*** Dataset Section Begins ***

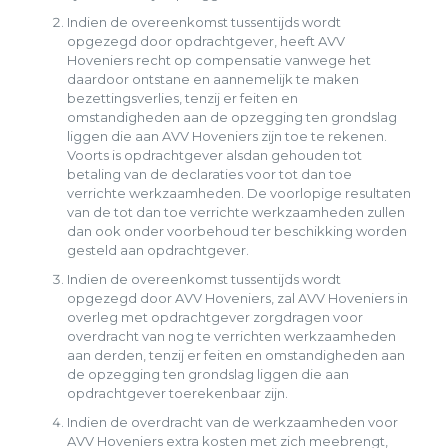
Indien de overeenkomst tussentijds wordt
opgezegd door opdrachtgever, heeft AVV
Hoveniers recht op compensatie vanwege het
daardoor ontstane en aannemelijk te maken
bezettingsverlies, tenzij er feiten en
omstandigheden aan de opzegging ten grondslag
liggen die aan AVV Hoveniers zijn toe te rekenen.
Voorts is opdrachtgever alsdan gehouden tot
betaling van de declaraties voor tot dan toe
verrichte werkzaamheden. De voorlopige resultaten
van de tot dan toe verrichte werkzaamheden zullen
dan ook onder voorbehoud ter beschikking worden
gesteld aan opdrachtgever.
Indien de overeenkomst tussentijds wordt
opgezegd door AVV Hoveniers, zal AVV Hoveniers in
overleg met opdrachtgever zorgdragen voor
overdracht van nog te verrichten werkzaamheden
aan derden, tenzij er feiten en omstandigheden aan
de opzegging ten grondslag liggen die aan
opdrachtgever toerekenbaar zijn.
Indien de overdracht van de werkzaamheden voor
AVV Hoveniers extra kosten met zich meebrengt,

*** Dataset Section Ends ***

Exercise directions » Reproduce exactly the line that holds "opgezegd door AVV", then every line after it, ending with the final line of the records above.

Written solution »
opgezegd door AVV Hoveniers, zal AVV Hoveniers in
overleg met opdrachtgever zorgdragen voor
overdracht van nog te verrichten werkzaamheden
aan derden, tenzij er feiten en omstandigheden aan
de opzegging ten grondslag liggen die aan
opdrachtgever toerekenbaar zijn.
Indien de overdracht van de werkzaamheden voor
AVV Hoveniers extra kosten met zich meebrengt,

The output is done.